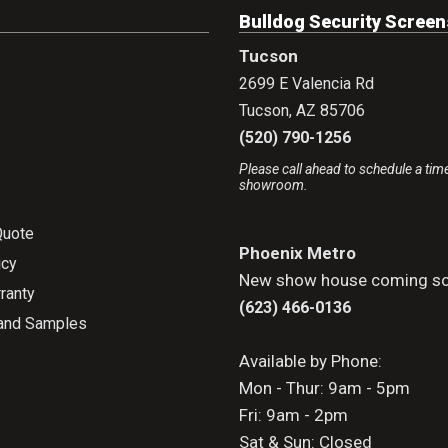
Bulldog Security Screen
Tucson
2699 E Valencia Rd
Tucson
,
AZ
85706
(520) 790-1256
Please call ahead to schedule a time
showroom.
Quote
Phoenix Metro
icy
New show house coming so
ranty
(623) 466-0136
and Samples
Available by Phone:
Mon - Thur: 9am - 5pm
Fri: 9am - 2pm
Sat & Sun: Closed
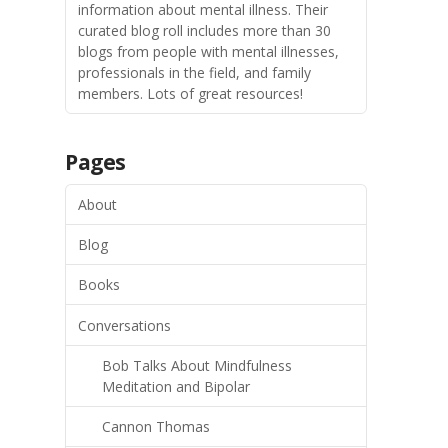
information about mental illness. Their
curated blog roll includes more than 30
blogs from people with mental illnesses,
professionals in the field, and family
members. Lots of great resources!
Pages
About
Blog
Books
Conversations
Bob Talks About Mindfulness
Meditation and Bipolar
Cannon Thomas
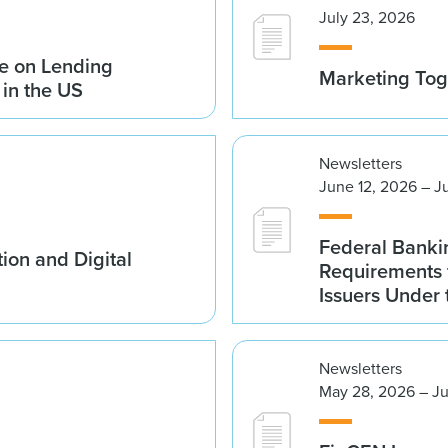
July 23, 2026
e on Lending
Marketing Tog
 in the US
Newsletters
June 12, 2026 – J
Federal Banki
ion and Digital
Requirements 
Issuers Under
Newsletters
May 28, 2026 – Ju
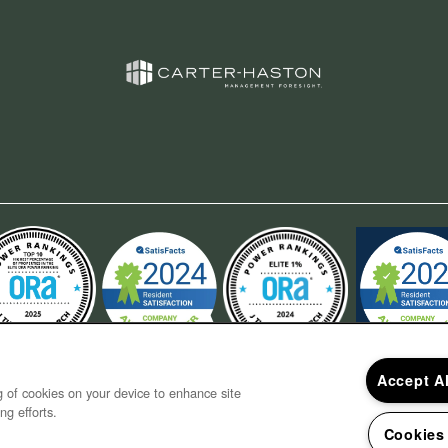
Accept A
ng of cookies on your device to enhance site
ng efforts.
Cookies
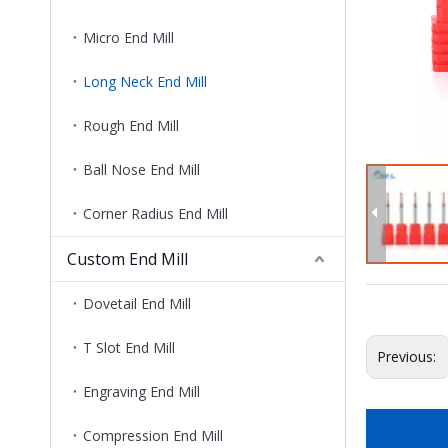
Micro End Mill
Long Neck End Mill
Rough End Mill
Ball Nose End Mill
Corner Radius End Mill
Custom End Mill
Dovetail End Mill
T Slot End Mill
Previous:
Engraving End Mill
Compression End Mill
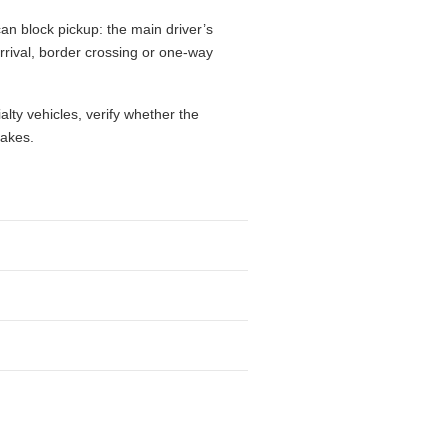
an block pickup: the main driver’s
 arrival, border crossing or one-way
alty vehicles, verify whether the
takes.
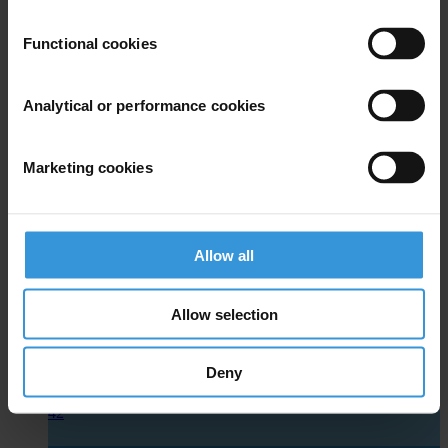
Functional cookies
Analytical or performance cookies
Marketing cookies
Electoral Management Body
Allow all
Allow selection
Deny
40
42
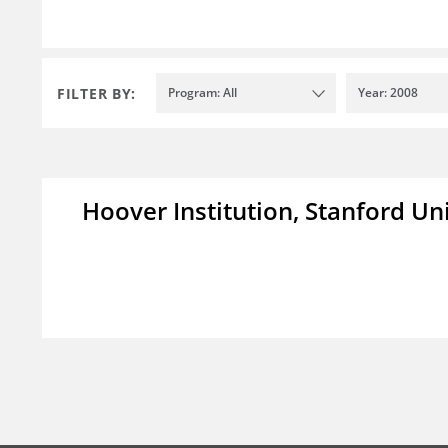
FILTER BY:
Program: All
Year: 2008
Hoover Institution, Stanford Un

What needs to be done: Please transcribe each line above exactly, but leave the images out.

Answer below:
Bulldog Security Screen
Tucson
2699 E Valencia Rd
Tucson
,
AZ
85706
(520) 790-1256
Please call ahead to schedule a time
showroom.
Quote
Phoenix Metro
icy
New show house coming so
ranty
(623) 466-0136
and Samples
Available by Phone:
Mon - Thur: 9am - 5pm
Fri: 9am - 2pm
Sat & Sun: Closed
information about mental illness. Their
curated blog roll includes more than 30
blogs from people with mental illnesses,
professionals in the field, and family
members. Lots of great resources!
Pages
About
Blog
Books
Conversations
Bob Talks About Mindfulness
Meditation and Bipolar
Cannon Thomas
July 23, 2026
e on Lending
Marketing Tog
 in the US
Newsletters
June 12, 2026 – J
Federal Banki
ion and Digital
Requirements 
Issuers Under
Newsletters
May 28, 2026 – Ju
Accept A
ng of cookies on your device to enhance site
ng efforts.
Cookies
Micro End Mill
Long Neck End Mill
Rough End Mill
Ball Nose End Mill
Corner Radius End Mill
Custom End Mill
Dovetail End Mill
T Slot End Mill
Previous:
Engraving End Mill
Compression End Mill
an block pickup: the main driver’s
 arrival, border crossing or one-way
alty vehicles, verify whether the
takes.
Functional cookies
Analytical or performance cookies
Marketing cookies
Electoral Management Body
Allow all
Allow selection
Deny
40
42
FILTER BY:
Program: All
Year: 2008
Hoover Institution, Stanford Un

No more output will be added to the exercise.